FedEx and JEN Conduct Let’s Go to Hama! Program to Assist Recovery in Tohoku
TOKYO, March 13, 2014 – FedEx Express (FedEx), a subsidiary of FedEx Corp. (NYSE: FDX) and one of the world’s largest express transportation companies, in partnership with non-profit organization JEN, held the “Let’s Go to Hama!” volunteer program on March 8 and 9 in Ishinomaki city’s Yagawahama and Sudachi-hama coastal areas in Miyagi prefecture. FedEx employee volunteers and volunteers from the general public numbering 11 took part.

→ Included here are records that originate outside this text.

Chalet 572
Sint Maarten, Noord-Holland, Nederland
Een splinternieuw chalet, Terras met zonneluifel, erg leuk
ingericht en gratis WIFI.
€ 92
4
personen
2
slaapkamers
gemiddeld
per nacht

FedEx and JEN have worked together since the March 2011 Great East Japan Earthquake to assist victims by providing relief supplies and transport. FedEx and JEN have also assisted in the recovery of the fishing industry through cleaning of fishing equipment and painting fishing boats. Now FedEx and JEN have launched the collaborative “Let’s Go to Hama!” program that facilitates exchange and assistance between FedEx employee volunteers and local residents.
During the program in Yagawa-hama, volunteers viewed a sea squirt and scallops cultivation area and took part in aqua farming. In Sudachi-hama, volunteers watched and helped collect wakame seaweed and oysters in the cultivation area. In the three years since the disaster, many volunteers have visited the Ishinomaki area, which is in the midst of recovery. This program teaches participants about the Oshika peninsula area through a hands-on fishing experience, meals and an evening exchange event with local residents.

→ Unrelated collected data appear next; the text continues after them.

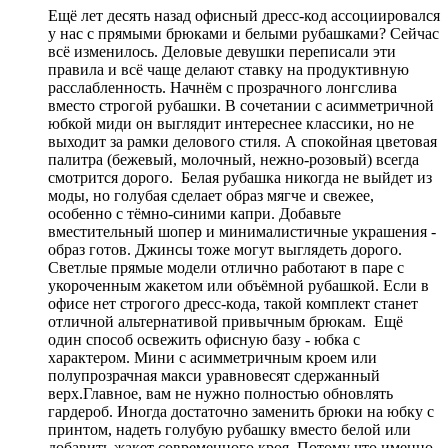
Ещё лет десять назад офисный дресс-код ассоциировался
у нас с прямыми брюками и белыми рубашками? Сейчас
всё изменилось. Деловые девушки переписали эти
правила и всё чаще делают ставку на продуктивную
расслабленность. Начнём с прозрачного лонгслива
вместо строгой рубашки. В сочетании с асимметричной
юбкой миди он выглядит интереснее классики, но не
выходит за рамки делового стиля. А спокойная цветовая
палитра (бежевый, молочный, нежно-розовый) всегда
смотрится дорого. Белая рубашка никогда не выйдет из
моды, но голубая сделает образ мягче и свежее,
особенно с тёмно-синими капри. Добавьте
вместительный шопер и минималистичные украшения -
образ готов. Джинсы тоже могут выглядеть дорого.
Светлые прямые модели отлично работают в паре с
укороченным жакетом или объёмной рубашкой. Если в
офисе нет строгого дресс-кода, такой комплект станет
отличной альтернативой привычным брюкам. Ещё
один способ освежить офисную базу - юбка с
характером. Мини с асимметричным кроем или
полупрозрачная макси уравновесят сдержанный
верх.Главное, вам не нужно полностью обновлять
гардероб. Иногда достаточно заменить брюки на юбку с
принтом, надеть голубую рубашку вместо белой или
добавить жакет современного кроя. Потому что именно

“We are proud that FedEx has continued to provide support for the Tohoku region. Now that three years that have passed, the type of assistance needed is different. That’s why we have launched our new ‘Let’s Go to Hama!’ program,” said Masamichi Ujiie, regional vice president, North Pacific, FedEx Express. “I expect that volunteers will also come away with a valuable experience by working and spending time with the local residents.”
“I am very thankful for FedEx support of the Let’s Go to Hama! program which aims to revitalize the Tohoku region currently in the process of healing,” said JEN director Keiko Kiyama. “I hope through exchange between local residents and volunteers, this program greatly contributes to the recovery of the Tohoku region.”